The Report, however, does not leave the reader hopeless, even suggesting that antidemocratic measures can be thwarted and even reversed.
Success will require a bold, sustained response that establishes support for democracy and countering authoritarianism at the heart of each democracy’s foreign policy, national security strategy, and domestic reform agenda. It must also entail the participation of both governments and an engaged and active citizenry…. Developing a set of coordinated international policies grounded in democratic principles, while strengthening their own domestic governance systems, will ultimately make all participating countries safer, more prosperous, and more just. Democratic nations share interests in fair trade and security, and since they are more likely to adhere to agreements and norms, they make more reliable partners in both fields.

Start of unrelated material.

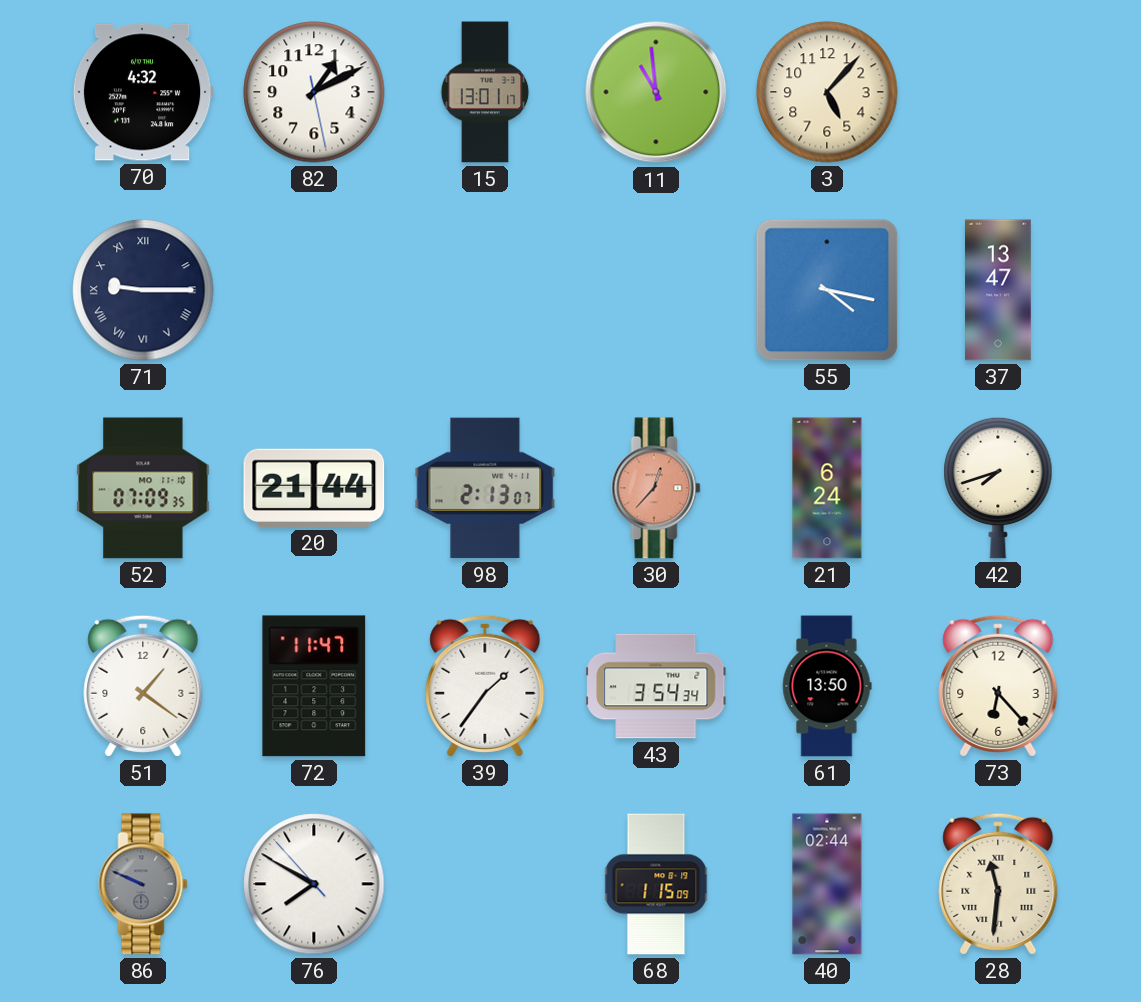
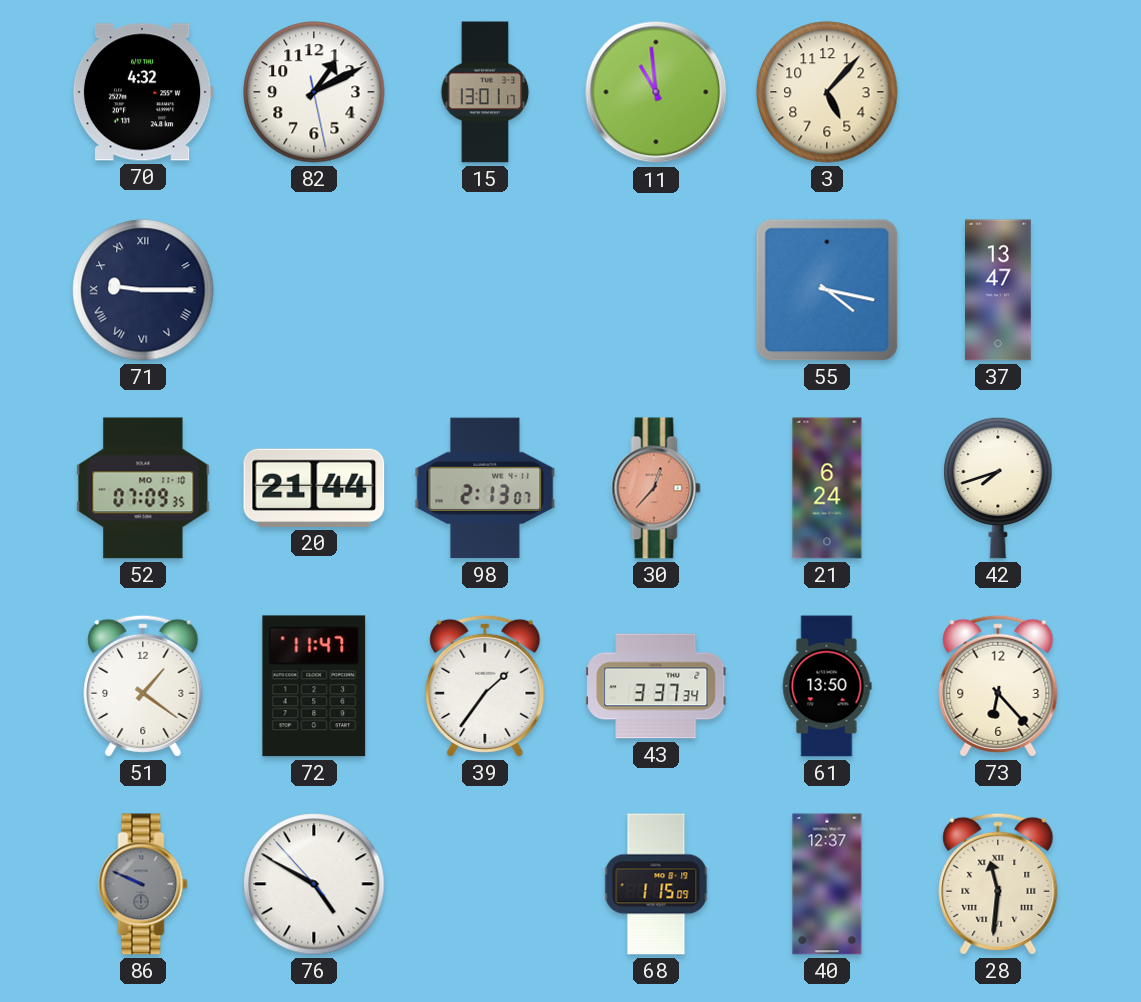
43: 3:54 -> 3:37
76: 7:49 -> 4:49
40: 02:44 -> 12:37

Michael J. Abramowitz, Freedom House president, put it like this:
Democracy is in real danger all over the globe. Authoritarians are becoming bolder, while democracies are back on their heels. Democratic governments must rally to counter authoritarian abuses and support the brave human rights defenders fighting for freedom around the world. At the same time, democracies should also be looking inward to strengthen their own institutions and prevent homegrown efforts to undermine the separation of powers and the integrity of elections, which are both indispensable to democracy….
What gives me hope is that, in spite of these declines, global demand for freedom and democracy remains as strong as ever. [O]rdinary people continue to risk life and livelihood to demand their rights and liberties. Democratic governments and societies must support this fundamental desire for freedom and build a world in which it is ultimately fulfilled.